The future is a blurred image it isn’t showing what it stores for us, some great technological advances that can ease our tasks or completely replace us, but one thing is for sure, those driverless cars are no longer a scene out of a sci-fi movie, it is in the near future. As far as our wildest imaginations have taken us a world of driverless cars would mean lesser time being wasted in driving, safer roads as these cars reduce human error and thus will reduce the number of casualties caused every year due to traffic accidents. So we are ready for the driverless cars to drive out of stores, or are we??

The ethical dilemma, imagine your car is on a road and it’s about to bump into a truck, does the car stay and endanger your life, does it move into the left lane and crash into an SUV and minimize risk or crash into a scooterist in the right lane that would kill him but not you, how does the car decide, if a human was to be in this situation he wouldn’t really think about it as a decision and do it as an instinct an unconscious decision based on his ethics and faiths so technically he shouldn’t be punished for it. But a robot doesn’t have instincts and thus any decision is predetermined but on what basis save more even if it means endangering the passengers or reduce harm or prioritize the safety of those inside the car. A solution may be that we allow the consumer to make this particular choice at the time of purchase but then how do we justify giving a person or a retailer the power to decide about whether another person survives a future accident or not? Another solution is to try to minimize the harm caused but would that mean that the car hits a motorist A wearing a helmet against another motorist B not wearing one, so we are basically penalising the motorist A  for doing the right thing  or we  are endangering motorist B and taking the deliberate decision of killing him  because he forgot his helmet? So does that mean these cars should be illegal and their creators and programmers should be locked up??
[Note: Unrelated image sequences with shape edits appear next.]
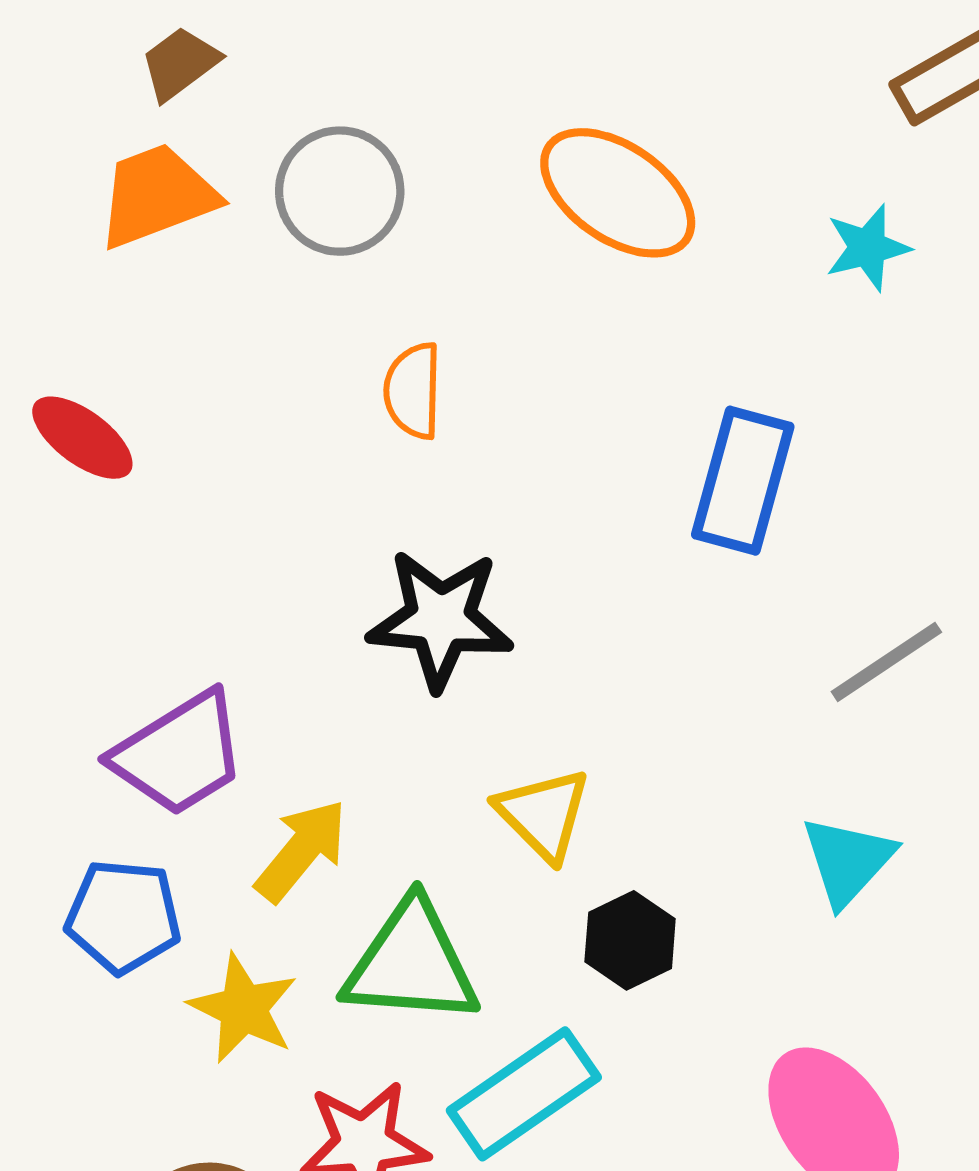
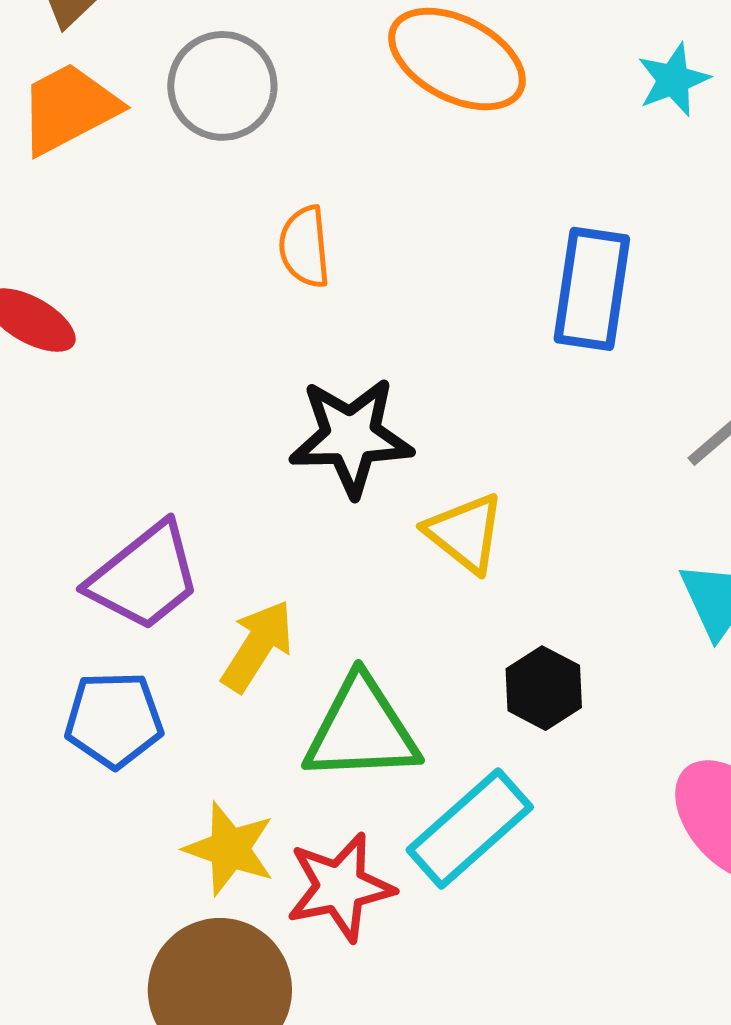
yellow triangle: (543, 814) -> (465, 533), moved
yellow star: (243, 1008) -> (230, 849), moved

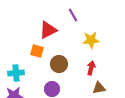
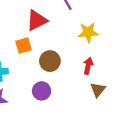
orange square: (37, 51) -> (24, 46), turned -32
brown triangle: (99, 88) -> (98, 90), turned -40

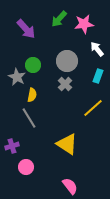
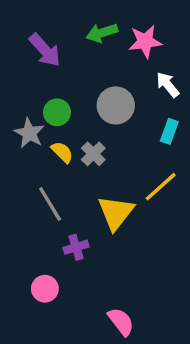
green arrow: (59, 19) -> (102, 33), turned 30
gray cross: (65, 84) -> (93, 154), moved
yellow semicircle: (32, 95) -> (62, 152), moved, turned -56
yellow triangle: (67, 144) -> (116, 213), moved, turned 35
purple cross: (12, 146) -> (76, 247), moved

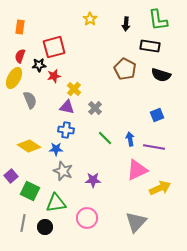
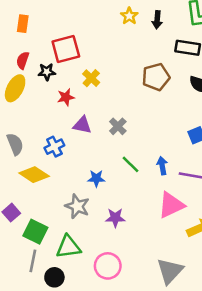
yellow star: (90, 19) -> (129, 16), moved
brown pentagon: (125, 69) -> (156, 77), turned 30
red star: (54, 76) -> (66, 97), moved
yellow cross: (74, 89) -> (91, 78), moved
gray semicircle: (30, 100) -> (15, 144), moved
blue cross: (66, 130) -> (54, 147), moved, turned -35
blue star: (56, 149) -> (96, 178), moved
gray line: (23, 223) -> (33, 261), moved

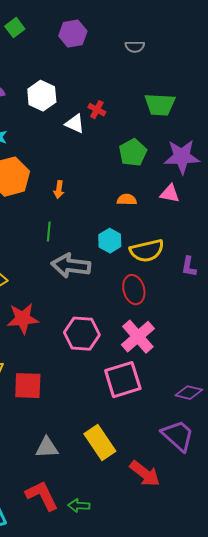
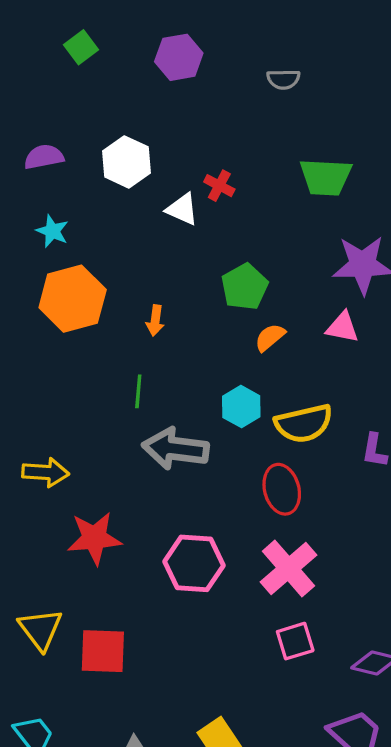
green pentagon: (133, 153) -> (245, 287), moved
orange semicircle: (127, 200) -> (270, 337), turned -42
pink square: (123, 380) -> (295, 641), moved, size x0.6

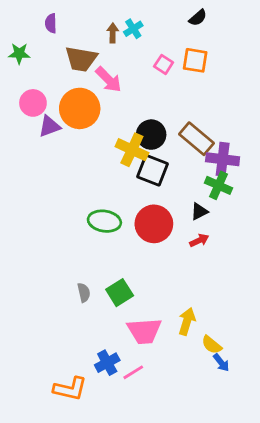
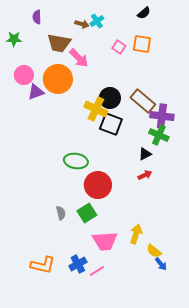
brown arrow: (113, 33) -> (82, 24), turned 104
red circle: (154, 224) -> (98, 185), moved
orange L-shape: (70, 389) -> (43, 265), moved

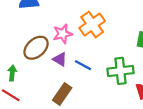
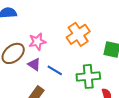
orange cross: (92, 25) -> (78, 34), moved

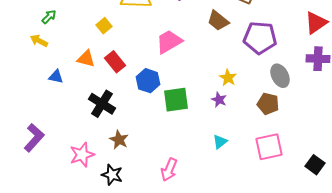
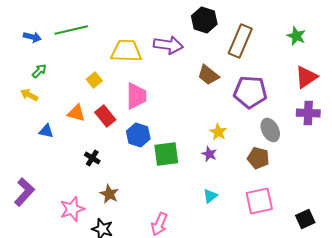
pink trapezoid: (169, 42) -> (136, 96), moved, turned 120
black cross: (102, 104) -> (92, 158), size x0.6
black square: (315, 165) -> (305, 219), turned 30

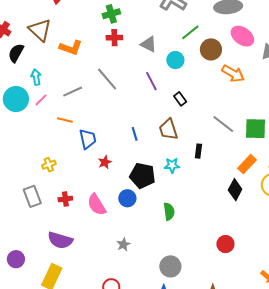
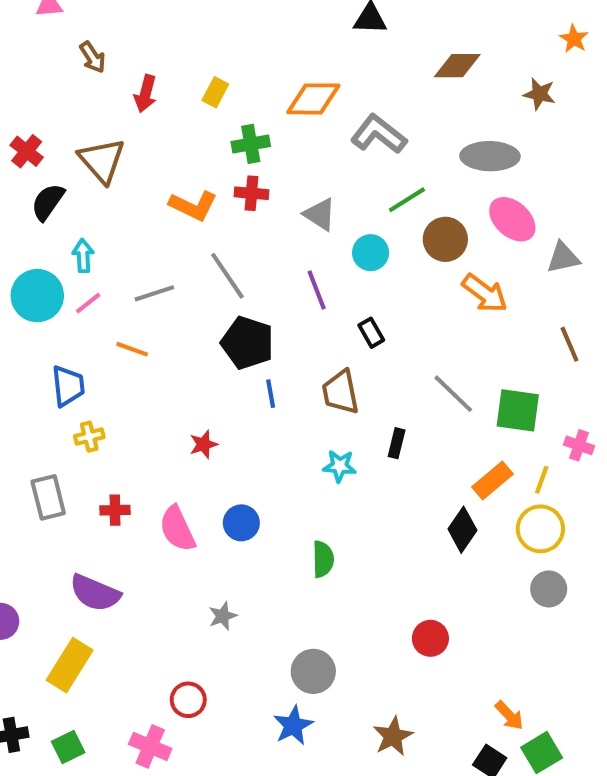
orange L-shape: (71, 48) -> (193, 206), moved
blue trapezoid: (88, 139) -> (68, 386), moved
black pentagon: (142, 176) -> (247, 343), moved

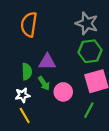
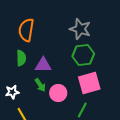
green semicircle: (27, 72) -> (21, 58), moved
white star: (23, 95) -> (12, 92), moved

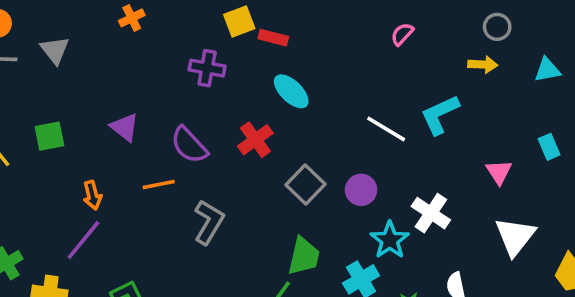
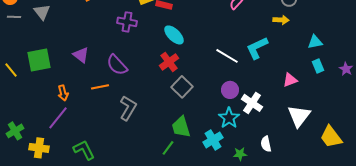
cyan triangle: (547, 70) -> (315, 42), moved
green square: (49, 136) -> (39, 60), size x1.4
red cross: (255, 140) -> (169, 62), moved
pink triangle: (499, 172) -> (290, 80), turned 42
purple circle: (361, 190) -> (230, 90), moved
green trapezoid: (304, 256) -> (181, 127), turned 150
Well, I think that driverless cars challenge our basic understanding of right and wrong what a human does in panic may be right when the same thing was done by a robot as a reaction it may be considered wrong. I feel that we need to accept that these situations will have responses which I feel should be based on the owners’ ethics as that is what their decisions would have been based upon. Thus however unethical it may sound we need to give the consumers the choice because that is the only one we’ve got.